Introducía también un artículo 5 para apuntalar la competencia de cada autonomía: "La declaración del estado de alarma, excepción y sitio no alterará la distribución de competencias entre el Estado y las comunidades autónomas prevista en la Constitución y en los estatutos de autonomía", decía. Dejaba la desescalada en manos de cada región (algo parecido a lo que propone el Gobierno central para la última de sus prórrogas) e introducía para avalar la extensión del estado una mayoría de tres quintos de la Cámara.

"Población en riesgo potencial"

Pese a ello, los problemas de encaje constitucional detectados se hallaron en la propuesta de reforma de la ley orgánica que, bajo la redacción que proponía JxCAT, ofrecía una limitación de derechos. El texto planteada que la ley de medidas especiales en materia de salud pública, una norma de 1986 heredera de las leyes franquistas para luchar contra el tifus, incluyera una previsión para el control de enfermos, de las personas que estén o hayan estado en contacto con los mismos "o de la población en riesgo potencial y del medio ambiente inmediato". O sea, de todos.

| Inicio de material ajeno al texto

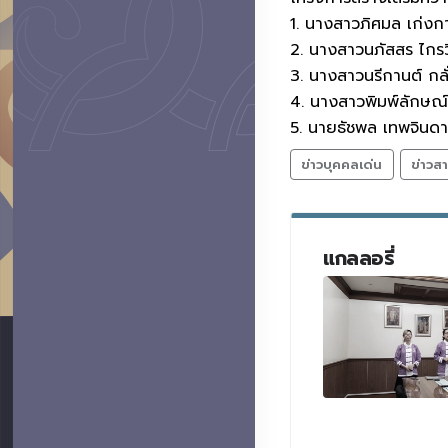
1. นางสาวภิศมล เก่ง
2. นางสาวนภัสสร ไกร
3. นางสาวนรีกานต์ ก
4. นางสาวพิมพ์ลักษณ์
5. นายธัชพล เทพจิน
ข่าวบุคคลเด่น
ข่าวส
แกลลอรี่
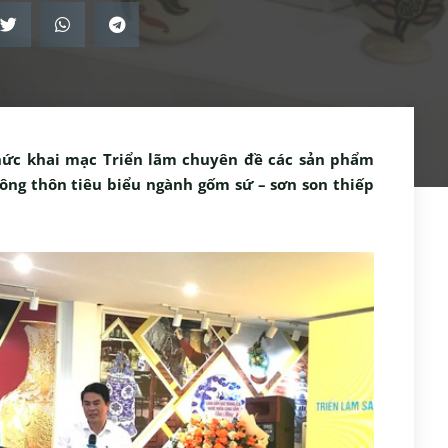
chức khai mạc Triển lãm chuyên đề các sản phẩm
ông thôn tiêu biểu ngành gốm sứ – sơn son thiếp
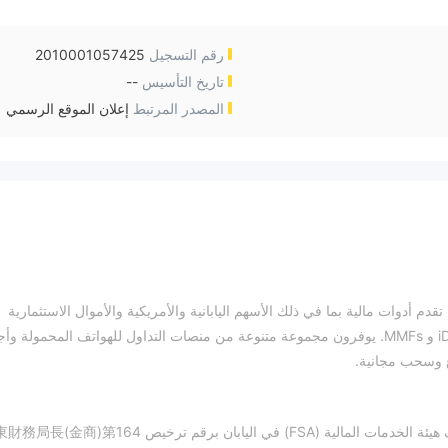
رقم التسجيل
2010001057425
تاريخ التأسيس
--
المصدر المرتبط
إعلان الموقع الرسمي
الية، التي تخضع لتنظيم FSA في اليابان، تقدم أدوات مالية بما في ذلك الأسهم اليابانية والأمريكية والأموال الاستثمارية
والعملات الأجنبية والعقود الآجلة والخيارات و NISA و iDeCo و MMFs. يوفرون مجموعة متنوعة من منصات التداول للهواتف المحمولة
ع وسحب مجانية.
Matsui لديه ترخيص تجارة الفوركس بالتجزئة تحت إشراف هيئة الخدمات المالية (FSA) في اليابان برقم ترخيص 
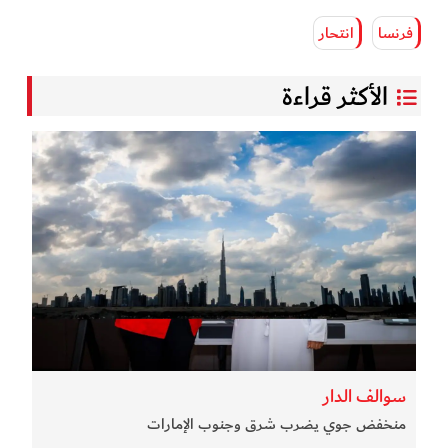
فرنسا
انتحار
الأكثر قراءة
سوالف الدار
منخفض جوي يضرب شرق وجنوب الإمارات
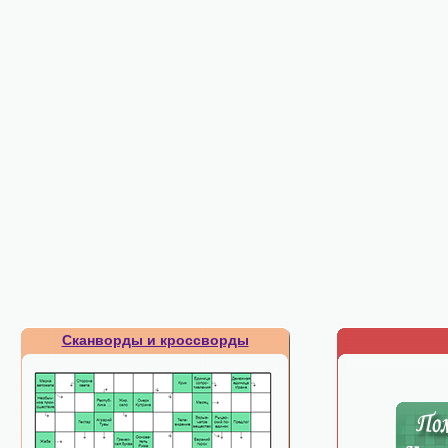
Сканворды и кроссворды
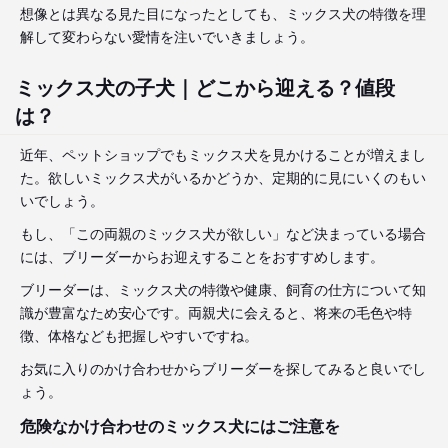
想像とは異なる見た目になったとしても、ミックス犬の特徴を理
解して変わらない愛情を注いでいきましょう。
ミックス犬の子犬｜どこから迎える？値段
は？
近年、ペットショップでもミックス犬を見かけることが増えまし
た。欲しいミックス犬がいるかどうか、定期的に見にいくのもい
いでしょう。
もし、「この両親のミックス犬が欲しい」など決まっている場合
には、ブリーダーからお迎えすることをおすすめします。
ブリーダーは、ミックス犬の特徴や健康、飼育の仕方について知
識が豊富なため安心です。両親犬に会えると、将来の毛色や特
徴、体格なども把握しやすいですね。
お気に入りのかけ合わせからブリーダーを探してみると良いでし
ょう。
危険なかけ合わせのミックス犬にはご注意を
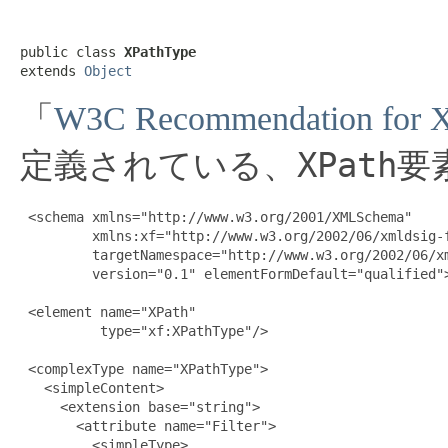
public class 
XPathType
extends 
Object
「
W3C Recommendation for XM
XPath
定義されている、
要
 <schema xmlns="http://www.w3.org/2001/XMLSchema"

         xmlns:xf="http://www.w3.org/2002/06/xmldsig-f
         targetNamespace="http://www.w3.org/2002/06/xm
         version="0.1" elementFormDefault="qualified">
 <element name="XPath"

          type="xf:XPathType"/>

 <complexType name="XPathType">

   <simpleContent>

     <extension base="string">

       <attribute name="Filter">

         <simpleType>
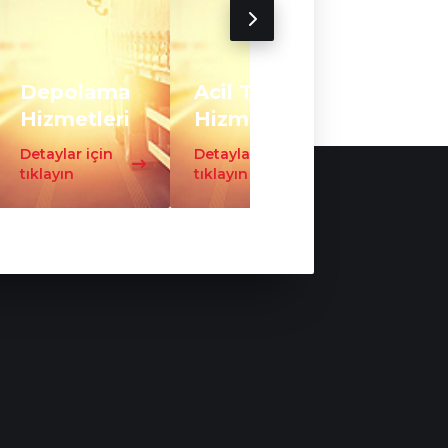
Depolama
Acil Taşıma
Trafo
Hizmetleri
Hizmeti
Taşıma
Detaylar için
Detaylar için
Detaylar iç
tıklayın
tıklayın
tıklayın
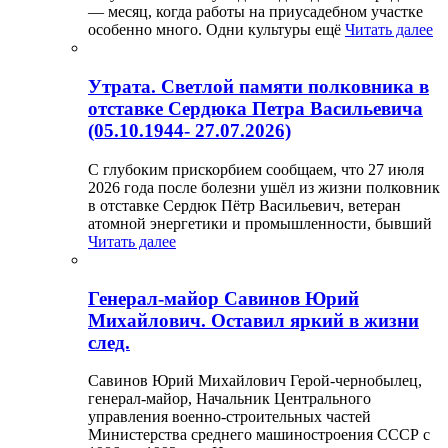
— месяц, когда работы на приусадебном участке
особенно много. Одни культуры ещё
Читать далее
Утрата. Светлой памяти полковника в
отставке Сердюка Петра Васильевича
(05.10.1944- 27.07.2026)
С глубоким прискорбием сообщаем, что 27 июля
2026 года после болезни ушёл из жизни полковник
в отставке Сердюк Пётр Васильевич, ветеран
атомной энергетики и промышленности, бывший
Читать далее
Генерал-майор Савинов Юрий
Михайлович. Оставил яркий в жизни
след.
Савинов Юрий Михайлович Герой-чернобылец,
генерал-майор, Начальник Центрального
управления военно-строительных частей
Министерства среднего машиностроения СССР с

Lo mismo sucedía con el confinamiento obligatorio. "Dentro del respeto del principio de proporcionalidad, estas medidas podrán incluir, en su caso, el confinamiento total o parcial de la población, medidas tendentes a asegurar el distanciamiento social", sugería JxCAT. Respecto a la Ley General de Sanidad, proponía que las autoridades sanitarias pudieran adoptar las "medidas preventivas y de contención que estimen pertinentes, tales como la incautación o inmovilización de productos, suspensión del ejercicio de actividades de todo tipo, cierres de empresas o sus instalaciones, intervención de medios materiales y personales".

La proposición de ley del grupo parlamentario introducía también disposiciones para poner punto y final a la situación sanitaria a controlar. Establecía que se mantuvieran por 30 días varios artículos del decreto de alarma dictado y determinadas órdenes, resoluciones y disposiciones. Las normas con rango de ley dictadas durante la vigencia del estado de alarma serán extendidas "mientras subsista la situación de emergencia sanitaria", decía también.